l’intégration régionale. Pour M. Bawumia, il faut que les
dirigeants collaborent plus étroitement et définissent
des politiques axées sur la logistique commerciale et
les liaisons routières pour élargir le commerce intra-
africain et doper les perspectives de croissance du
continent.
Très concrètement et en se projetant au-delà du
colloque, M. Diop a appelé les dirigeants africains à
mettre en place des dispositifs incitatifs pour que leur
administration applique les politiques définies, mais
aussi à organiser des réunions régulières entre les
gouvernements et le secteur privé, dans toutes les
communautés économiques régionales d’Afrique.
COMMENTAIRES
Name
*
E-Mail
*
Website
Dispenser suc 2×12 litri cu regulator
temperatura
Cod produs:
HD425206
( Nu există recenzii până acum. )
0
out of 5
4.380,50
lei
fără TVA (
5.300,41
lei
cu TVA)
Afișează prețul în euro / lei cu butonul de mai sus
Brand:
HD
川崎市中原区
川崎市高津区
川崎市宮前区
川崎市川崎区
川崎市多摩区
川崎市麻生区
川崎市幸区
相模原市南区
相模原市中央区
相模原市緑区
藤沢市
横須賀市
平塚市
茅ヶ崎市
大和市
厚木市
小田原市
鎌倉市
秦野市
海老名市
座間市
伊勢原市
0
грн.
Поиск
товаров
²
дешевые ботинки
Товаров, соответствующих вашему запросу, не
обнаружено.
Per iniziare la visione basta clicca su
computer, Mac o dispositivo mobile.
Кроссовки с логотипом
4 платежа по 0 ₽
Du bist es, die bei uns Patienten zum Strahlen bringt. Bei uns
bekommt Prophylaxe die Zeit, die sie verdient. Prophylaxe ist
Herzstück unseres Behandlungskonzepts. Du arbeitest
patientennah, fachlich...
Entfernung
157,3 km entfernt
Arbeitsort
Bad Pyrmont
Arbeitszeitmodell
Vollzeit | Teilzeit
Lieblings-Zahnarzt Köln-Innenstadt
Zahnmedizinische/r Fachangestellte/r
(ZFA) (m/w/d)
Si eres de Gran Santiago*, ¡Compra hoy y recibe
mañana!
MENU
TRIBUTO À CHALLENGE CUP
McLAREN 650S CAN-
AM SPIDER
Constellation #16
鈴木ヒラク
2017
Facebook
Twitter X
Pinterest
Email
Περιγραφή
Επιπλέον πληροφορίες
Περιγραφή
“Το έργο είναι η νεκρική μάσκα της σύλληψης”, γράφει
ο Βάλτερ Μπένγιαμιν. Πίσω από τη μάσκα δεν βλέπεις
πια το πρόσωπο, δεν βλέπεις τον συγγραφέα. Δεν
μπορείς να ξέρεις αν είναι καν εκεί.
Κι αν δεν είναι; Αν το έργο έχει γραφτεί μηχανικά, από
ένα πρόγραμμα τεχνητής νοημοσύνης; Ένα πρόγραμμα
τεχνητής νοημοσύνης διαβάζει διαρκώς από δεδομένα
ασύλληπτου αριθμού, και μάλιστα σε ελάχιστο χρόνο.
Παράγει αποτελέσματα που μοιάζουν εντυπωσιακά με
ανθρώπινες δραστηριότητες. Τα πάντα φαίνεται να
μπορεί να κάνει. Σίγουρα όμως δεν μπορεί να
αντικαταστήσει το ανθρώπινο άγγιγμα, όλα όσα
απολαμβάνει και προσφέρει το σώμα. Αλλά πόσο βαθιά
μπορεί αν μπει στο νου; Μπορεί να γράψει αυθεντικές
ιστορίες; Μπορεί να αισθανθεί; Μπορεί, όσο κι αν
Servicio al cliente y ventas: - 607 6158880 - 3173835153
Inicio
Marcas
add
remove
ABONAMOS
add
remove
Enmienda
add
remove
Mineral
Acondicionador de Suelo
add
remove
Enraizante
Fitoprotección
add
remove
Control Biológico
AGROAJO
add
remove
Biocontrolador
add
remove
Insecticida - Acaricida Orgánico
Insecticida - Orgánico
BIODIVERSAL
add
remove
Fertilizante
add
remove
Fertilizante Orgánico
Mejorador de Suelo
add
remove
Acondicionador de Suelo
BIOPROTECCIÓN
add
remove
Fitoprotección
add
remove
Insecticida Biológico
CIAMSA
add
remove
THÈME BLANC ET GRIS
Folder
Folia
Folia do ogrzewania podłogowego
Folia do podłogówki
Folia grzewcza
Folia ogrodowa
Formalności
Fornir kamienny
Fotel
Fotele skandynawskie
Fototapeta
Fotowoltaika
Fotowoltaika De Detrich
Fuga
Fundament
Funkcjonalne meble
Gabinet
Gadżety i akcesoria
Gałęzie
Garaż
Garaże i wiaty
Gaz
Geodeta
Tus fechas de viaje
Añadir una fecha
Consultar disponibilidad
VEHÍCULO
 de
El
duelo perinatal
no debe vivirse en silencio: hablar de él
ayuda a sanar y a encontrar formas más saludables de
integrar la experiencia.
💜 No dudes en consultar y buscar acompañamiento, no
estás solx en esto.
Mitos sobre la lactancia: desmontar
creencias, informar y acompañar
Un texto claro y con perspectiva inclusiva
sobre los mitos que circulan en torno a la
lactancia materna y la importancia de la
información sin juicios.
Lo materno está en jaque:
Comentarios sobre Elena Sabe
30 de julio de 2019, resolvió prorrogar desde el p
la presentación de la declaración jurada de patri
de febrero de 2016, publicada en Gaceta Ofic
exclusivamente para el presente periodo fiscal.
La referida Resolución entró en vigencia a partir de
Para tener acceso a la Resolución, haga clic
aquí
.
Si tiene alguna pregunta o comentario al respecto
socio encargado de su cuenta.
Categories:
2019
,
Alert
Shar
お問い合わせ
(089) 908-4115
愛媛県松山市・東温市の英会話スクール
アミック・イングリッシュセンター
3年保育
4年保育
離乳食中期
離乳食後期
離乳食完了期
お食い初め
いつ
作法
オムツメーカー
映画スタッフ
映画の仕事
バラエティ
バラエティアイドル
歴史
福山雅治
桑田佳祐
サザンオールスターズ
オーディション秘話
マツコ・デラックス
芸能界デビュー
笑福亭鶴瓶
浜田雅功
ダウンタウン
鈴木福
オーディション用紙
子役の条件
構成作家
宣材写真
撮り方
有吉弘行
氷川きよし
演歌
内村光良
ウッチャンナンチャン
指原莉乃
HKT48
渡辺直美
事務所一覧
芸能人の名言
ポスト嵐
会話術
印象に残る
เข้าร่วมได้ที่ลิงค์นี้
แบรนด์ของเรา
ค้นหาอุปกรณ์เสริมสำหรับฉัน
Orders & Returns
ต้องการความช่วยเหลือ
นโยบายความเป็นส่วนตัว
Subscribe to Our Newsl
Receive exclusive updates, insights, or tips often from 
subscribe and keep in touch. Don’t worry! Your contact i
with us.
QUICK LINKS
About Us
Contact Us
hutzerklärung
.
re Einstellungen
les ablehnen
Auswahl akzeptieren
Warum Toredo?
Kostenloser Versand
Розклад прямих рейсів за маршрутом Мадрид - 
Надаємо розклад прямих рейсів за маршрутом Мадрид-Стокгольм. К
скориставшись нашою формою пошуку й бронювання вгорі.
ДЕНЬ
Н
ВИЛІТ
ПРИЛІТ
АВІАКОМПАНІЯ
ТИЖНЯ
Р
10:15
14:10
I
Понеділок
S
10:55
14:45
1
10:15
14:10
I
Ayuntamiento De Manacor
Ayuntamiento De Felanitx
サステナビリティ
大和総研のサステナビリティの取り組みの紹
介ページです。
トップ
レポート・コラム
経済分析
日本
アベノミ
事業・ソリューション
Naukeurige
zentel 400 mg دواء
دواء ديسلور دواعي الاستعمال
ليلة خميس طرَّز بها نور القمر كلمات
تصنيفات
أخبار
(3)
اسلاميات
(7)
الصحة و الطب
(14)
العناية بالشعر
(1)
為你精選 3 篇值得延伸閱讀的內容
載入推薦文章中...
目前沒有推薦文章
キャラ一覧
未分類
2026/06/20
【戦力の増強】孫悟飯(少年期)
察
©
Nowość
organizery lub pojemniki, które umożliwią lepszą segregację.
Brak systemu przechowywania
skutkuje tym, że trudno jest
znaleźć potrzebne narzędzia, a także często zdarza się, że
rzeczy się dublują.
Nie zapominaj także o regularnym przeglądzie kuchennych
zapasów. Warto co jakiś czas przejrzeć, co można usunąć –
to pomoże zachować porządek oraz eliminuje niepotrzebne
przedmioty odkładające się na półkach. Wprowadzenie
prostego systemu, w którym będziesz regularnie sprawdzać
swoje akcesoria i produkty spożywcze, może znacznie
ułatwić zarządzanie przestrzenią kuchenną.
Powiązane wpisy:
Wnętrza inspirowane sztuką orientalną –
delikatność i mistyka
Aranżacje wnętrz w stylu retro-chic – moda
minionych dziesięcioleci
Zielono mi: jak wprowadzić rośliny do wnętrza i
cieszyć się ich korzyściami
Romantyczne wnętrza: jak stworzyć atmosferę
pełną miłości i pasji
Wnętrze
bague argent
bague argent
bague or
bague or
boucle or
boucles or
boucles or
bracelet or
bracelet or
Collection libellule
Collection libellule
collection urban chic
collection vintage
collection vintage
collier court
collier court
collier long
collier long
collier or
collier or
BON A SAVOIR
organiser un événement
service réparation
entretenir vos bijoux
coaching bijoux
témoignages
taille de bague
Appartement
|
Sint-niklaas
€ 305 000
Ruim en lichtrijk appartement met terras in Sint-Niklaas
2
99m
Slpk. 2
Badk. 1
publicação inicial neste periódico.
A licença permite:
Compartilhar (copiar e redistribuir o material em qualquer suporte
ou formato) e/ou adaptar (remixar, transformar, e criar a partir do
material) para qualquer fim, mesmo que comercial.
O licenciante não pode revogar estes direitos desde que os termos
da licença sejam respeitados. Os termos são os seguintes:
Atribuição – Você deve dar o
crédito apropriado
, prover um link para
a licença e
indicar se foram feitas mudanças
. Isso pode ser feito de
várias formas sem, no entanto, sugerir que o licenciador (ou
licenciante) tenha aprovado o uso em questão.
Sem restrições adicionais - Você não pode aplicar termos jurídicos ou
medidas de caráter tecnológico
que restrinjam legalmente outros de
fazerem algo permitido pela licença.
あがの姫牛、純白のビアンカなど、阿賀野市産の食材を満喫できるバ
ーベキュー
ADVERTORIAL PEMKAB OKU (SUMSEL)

::::

> [Task details]: Your answer should be the lines above from the one containing "rzeczy się dublują." through the one containing "ser feito de", copied exactly and with both ends kept.

> [Your response]:
rzeczy się dublują.
Nie zapominaj także o regularnym przeglądzie kuchennych
zapasów. Warto co jakiś czas przejrzeć, co można usunąć –
to pomoże zachować porządek oraz eliminuje niepotrzebne
przedmioty odkładające się na półkach. Wprowadzenie
prostego systemu, w którym będziesz regularnie sprawdzać
swoje akcesoria i produkty spożywcze, może znacznie
ułatwić zarządzanie przestrzenią kuchenną.
Powiązane wpisy:
Wnętrza inspirowane sztuką orientalną –
delikatność i mistyka
Aranżacje wnętrz w stylu retro-chic – moda
minionych dziesięcioleci
Zielono mi: jak wprowadzić rośliny do wnętrza i
cieszyć się ich korzyściami
Romantyczne wnętrza: jak stworzyć atmosferę
pełną miłości i pasji
Wnętrze
bague argent
bague argent
bague or
bague or
boucle or
boucles or
boucles or
bracelet or
bracelet or
Collection libellule
Collection libellule
collection urban chic
collection vintage
collection vintage
collier court
collier court
collier long
collier long
collier or
collier or
BON A SAVOIR
organiser un événement
service réparation
entretenir vos bijoux
coaching bijoux
témoignages
taille de bague
Appartement
|
Sint-niklaas
€ 305 000
Ruim en lichtrijk appartement met terras in Sint-Niklaas
2
99m
Slpk. 2
Badk. 1
publicação inicial neste periódico.
A licença permite:
Compartilhar (copiar e redistribuir o material em qualquer suporte
ou formato) e/ou adaptar (remixar, transformar, e criar a partir do
material) para qualquer fim, mesmo que comercial.
O licenciante não pode revogar estes direitos desde que os termos
da licença sejam respeitados. Os termos são os seguintes:
Atribuição – Você deve dar o
crédito apropriado
, prover um link para
a licença e
indicar se foram feitas mudanças
. Isso pode ser feito de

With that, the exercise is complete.